Content
- HOG features
- Visual Words
- Spatial Pyramid
- PCA and LDA
- Evaluation
Image Classification
Passing a whole image to a classifier.
Image Classification Strategies
Extracting low level features from an image.
Low Level Features
Two low level features, which are used often, include SIFT and HOG features, combined with some colour descriptors.
SIFT - Scale Invariant Feature Transform
- Localised feature based on image gradients.
- One of the first of its kind.
- Some proprietary aspects to its use.
- covered in a later lecture.
HOG - histograms of oriented gradients.
- Also a gradient based feature.
- next up!
Histograms of Oriented Gradients
- Image is divided into regions - a window.
- Each window is further divided into cells.
- Each cell is typically 6 to 8 pixels wide.
Histograms of Oriented Gradients
A local 1D histogram of gradient directions.
- 1D dimension is the angle of the gradient
- the angle is quantised into a discrete set of bins
- for example, for a bin size 20 degrees, we have 18 bins
- sum of all elements is equal to number of pixels in the cell
Angle
- A gradient is calculated using a centred \([-1,0,1]\) filter.

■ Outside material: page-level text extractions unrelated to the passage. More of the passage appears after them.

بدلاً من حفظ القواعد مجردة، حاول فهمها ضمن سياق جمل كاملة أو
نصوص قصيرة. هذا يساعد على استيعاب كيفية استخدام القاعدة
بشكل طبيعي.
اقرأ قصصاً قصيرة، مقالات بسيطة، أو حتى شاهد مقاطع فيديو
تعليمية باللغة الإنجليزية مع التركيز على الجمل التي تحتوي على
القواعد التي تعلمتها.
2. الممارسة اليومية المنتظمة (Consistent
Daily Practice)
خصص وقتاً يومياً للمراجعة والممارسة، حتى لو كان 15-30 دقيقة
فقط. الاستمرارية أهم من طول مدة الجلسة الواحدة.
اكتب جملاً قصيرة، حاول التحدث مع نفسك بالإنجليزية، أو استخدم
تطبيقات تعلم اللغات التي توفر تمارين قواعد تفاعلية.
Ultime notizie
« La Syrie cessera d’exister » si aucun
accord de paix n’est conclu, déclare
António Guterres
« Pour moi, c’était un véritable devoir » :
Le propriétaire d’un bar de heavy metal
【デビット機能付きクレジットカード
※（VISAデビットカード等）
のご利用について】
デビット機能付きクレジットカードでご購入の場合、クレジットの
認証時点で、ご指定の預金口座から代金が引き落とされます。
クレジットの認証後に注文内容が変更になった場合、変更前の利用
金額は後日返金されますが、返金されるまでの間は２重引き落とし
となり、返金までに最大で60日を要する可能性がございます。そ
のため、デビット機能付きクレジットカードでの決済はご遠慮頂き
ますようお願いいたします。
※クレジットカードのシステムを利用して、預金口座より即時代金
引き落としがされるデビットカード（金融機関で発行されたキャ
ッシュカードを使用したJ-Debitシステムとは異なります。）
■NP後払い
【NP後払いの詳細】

- The filter is applied vertically and horizontally.
- We derive the gradient direction from these first derivatives.
\[\alpha = \tan^{-1} \frac{\delta g}{\delta y}~ / ~ \frac{\delta g}{\delta x}\]
Magnitude
For colour images, we can calculate gradient for the three channels and select the one with the largest magnitude.
\[|G| = \sqrt{\left(\frac{\delta g}{\delta x}\right)^2 + \left(\frac{\delta g}{\delta y}\right)^2} \]
Binning
For each pixel within a cell, its gradient orientation is used to increment the relevant histogram bin.

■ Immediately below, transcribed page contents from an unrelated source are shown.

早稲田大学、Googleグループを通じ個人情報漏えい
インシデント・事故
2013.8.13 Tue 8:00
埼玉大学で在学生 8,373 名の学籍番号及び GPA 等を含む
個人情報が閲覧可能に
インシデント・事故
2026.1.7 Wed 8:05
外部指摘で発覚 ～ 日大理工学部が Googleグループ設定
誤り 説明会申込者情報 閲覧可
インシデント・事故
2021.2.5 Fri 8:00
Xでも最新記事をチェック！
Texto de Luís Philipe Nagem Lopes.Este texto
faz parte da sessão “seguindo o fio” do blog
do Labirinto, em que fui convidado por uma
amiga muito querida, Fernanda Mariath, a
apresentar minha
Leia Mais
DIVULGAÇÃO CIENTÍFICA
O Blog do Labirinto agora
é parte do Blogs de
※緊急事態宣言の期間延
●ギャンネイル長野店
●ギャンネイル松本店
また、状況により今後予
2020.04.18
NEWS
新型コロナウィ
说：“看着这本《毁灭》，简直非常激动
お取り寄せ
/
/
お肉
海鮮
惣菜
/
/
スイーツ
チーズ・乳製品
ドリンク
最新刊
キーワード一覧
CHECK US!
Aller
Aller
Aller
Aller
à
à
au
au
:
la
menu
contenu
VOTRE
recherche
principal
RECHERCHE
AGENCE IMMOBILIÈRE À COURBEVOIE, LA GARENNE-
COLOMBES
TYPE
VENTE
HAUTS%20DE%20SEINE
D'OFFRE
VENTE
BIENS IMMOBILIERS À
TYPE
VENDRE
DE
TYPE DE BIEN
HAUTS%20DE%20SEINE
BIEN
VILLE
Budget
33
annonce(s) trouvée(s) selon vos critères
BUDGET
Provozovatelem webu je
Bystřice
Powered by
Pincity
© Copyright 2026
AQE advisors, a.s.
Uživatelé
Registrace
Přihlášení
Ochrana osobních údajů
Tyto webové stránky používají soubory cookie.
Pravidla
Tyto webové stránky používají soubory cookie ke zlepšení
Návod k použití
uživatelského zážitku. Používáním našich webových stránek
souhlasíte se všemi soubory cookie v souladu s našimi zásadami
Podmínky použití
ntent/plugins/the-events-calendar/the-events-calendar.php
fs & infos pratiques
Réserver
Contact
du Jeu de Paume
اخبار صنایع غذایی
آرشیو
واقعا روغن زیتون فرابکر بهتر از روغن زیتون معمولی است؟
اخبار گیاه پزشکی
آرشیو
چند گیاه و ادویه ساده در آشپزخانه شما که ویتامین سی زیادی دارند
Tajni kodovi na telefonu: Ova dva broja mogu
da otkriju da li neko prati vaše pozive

- in proportion to the gradient magnitude
Interpolation
To enforce invariance to some small gradient orientation differences, we interpolate histogram contributions between the neighbouring bin centres.
- Typical binning - 20 degrees.
Contrast Normalisation
We choose a certain configuration of cells and call it a block
- typically 2-3 cell wide
- perform normalisation within each block
- various schemes proposed in original paper
- e.g. modified L2 norm \(v \rightarrow v / \sqrt{||v||^2_2 + \epsilon^2}\)
Dalal and Triggs. “Histograms of Oriented Gradients for Human Detection”, CVPR, 2005
Visual Words
Once the features are extracted, we would often use dictionaries of visual words.
Visual Words
Features representing scenes should be able to summarise these scenes.
Visual Words
Imagine we would like to classify images containing sets of objects.
Visual Words
The precise location of objects may not be relevant.
- The objects may move or deform within the image.
- The viewpoint may change or the image may be deformed or scaled.
Visual Words
This suggests some kind of high level histogram representation of the scene.
- How many cups or plates visible in a kitchen scene?
- Will these objects be present in an outdoor scene?
- How many trees might you expect in a kitchen?
Visual Words
Detect interest points in the image.
- e.g. corners, T-junctions etc.
- build neighbourhoods around them.
Visual Words
Describe these neighbourhoods with low level features.
For example, SIFT
Visual Words
Vector-quantise these features.
- e.g. by k-means clustering.
- These clusters are very much like words.
Visual Words
For each image, build a histogram of these visual words.
- Two similar images should have similar histograms.
Visual Words
Compare histograms using histogram intersection.
\[HI = \sum_{i=1}^{n} \min(h_i, g_i)\]
- Sivic and Zisserman, “Efficient Visual Search…”, Proc. IEEE 2008.
Classifier Evaluation
How do we evaluate the performance of the classifier?
Classifier Evaluation
Image Classification is often evaluated using two metrics:
Classifier Evaluation
Precision : the percentage of recovered items that are relevant.
\[TP / (TP + FP)\]
Classifier Evaluation
Recall : the percentage of relevant items that are recovered.
\[TP / (TP + FN)\]
Classifier Evaluation
We also calculate average precision:
\[A = \frac{1}{N_r} \sum_{r=1}^{N}P(r)rel(r)\]
Average precision is the area under the Precision-Recall curve.
Classifier Evaluation
We also calculate average precision:
\[A = \frac{1}{N_r} \sum_{r=1}^{N}P(r)rel(r)\]
- \(N_r\) is the number of relevant items
- \(N\) is the total number of items
- \(P(r)\) is the precision of first \(r\) items in the ranked list.
- \(rel(r)\) a binary function that is 1 when the \(r^{th}\) document is relevant.
Classifier Evaluation
ROC curves should be used when there are roughly equal numbers of observations for each class.
Precision-Recall curves should be used when there is a moderate to large class imbalance.